La promozione delle competenze di base nelle discipline STEM a livello di scuola dell’obbligo è stata, insieme alla promozione di un orientamento scolastico consapevole, una delle tematiche presenti all’interno della lettera alle famiglie che il Ministro ha scritto in vista dell’apertura delle iscrizioni alle scuole secondarie di secondo grado.

Ma non è un caso isolato: anche nell’ambito della sua visita all’Istituto “Opere sociali Don Bosco Salesiani” di Sesto San Giovanni, il Ministro dell’Istruzione ha esposto il suo convincimento di dover cambiare l’insegnamento della materia, dicendo di essersi confrontato in proposito anche con Giorgio Parisi, premio Nobel per la Fisica 2021, che lo ha sostenuto in tal senso. Alla luce del fatto che, in fatto di prove Invalsi 2022, la matematica sia stata tra gli ambiti con le peggiori performances, ritiene che potrebbe essere utile cambiare l’approccio all’insegnamento della disciplina.
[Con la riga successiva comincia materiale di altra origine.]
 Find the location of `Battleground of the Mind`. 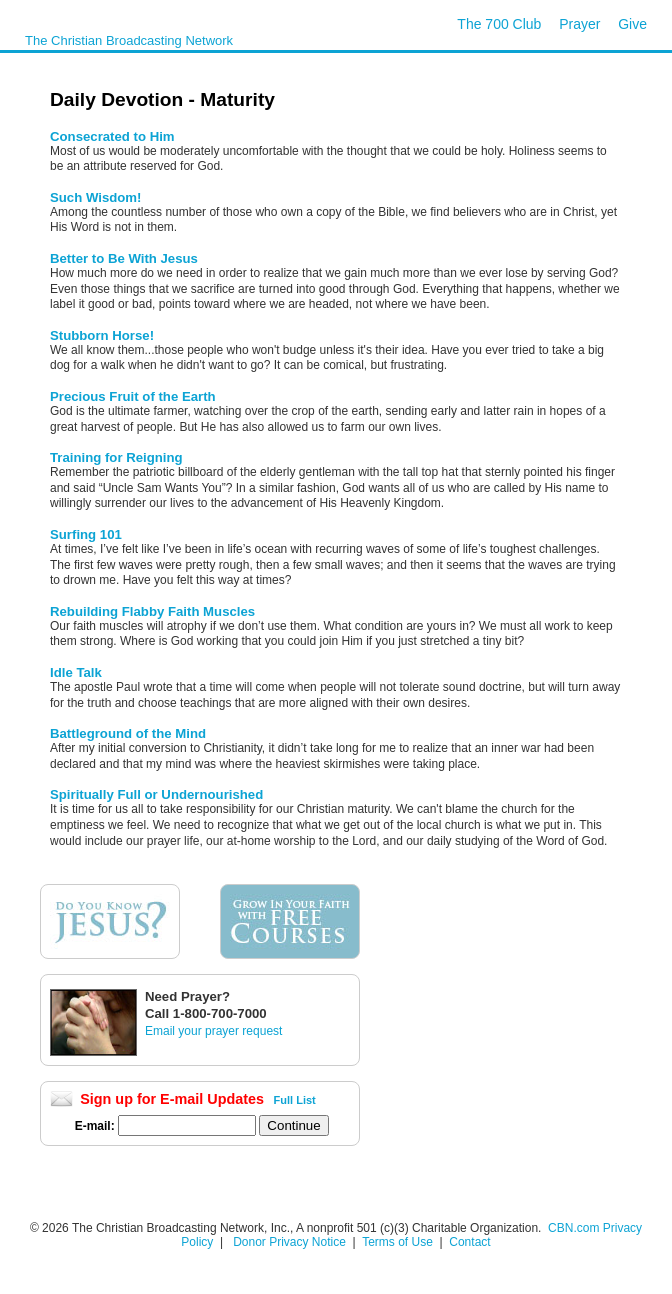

Ed ha manifestato la volontà di intervenire quanto prima per renderlo sicuramente meno astratto.

Il 30% degli studenti italiani non ha le competenze di base in matematica e scienze

Già in occasione del suo intervento a Roma nell’ambito della presentazione del Rapporto della Fondazione Rocca “Scuola, i numeri da cambiare”, il Ministro aveva dichiarato

“Basta con l’insegnamento astratto, ci vuole una formazione sempre più personalizzata con un docente che si faccia carico di coloro che hanno difficoltà e di coloro che sono studenti eccezionali“.

Non è un caso che l’insegnamento della matematica sia un tema tanto cruciale, non dimentichiamo come ogni anno le cattedre scoperte contino per lo più insegnanti di matematica, e come la ricerca di supplenti sia un’ardua impresa per i presidi. Ma è avvalorata anche dai dati emersi dal rapporto Eurydice dello scorso luglio 2022, che ha sottolineato come quasi il 30% degli studenti italiani non abbia le competenze di base in matematica e scienze.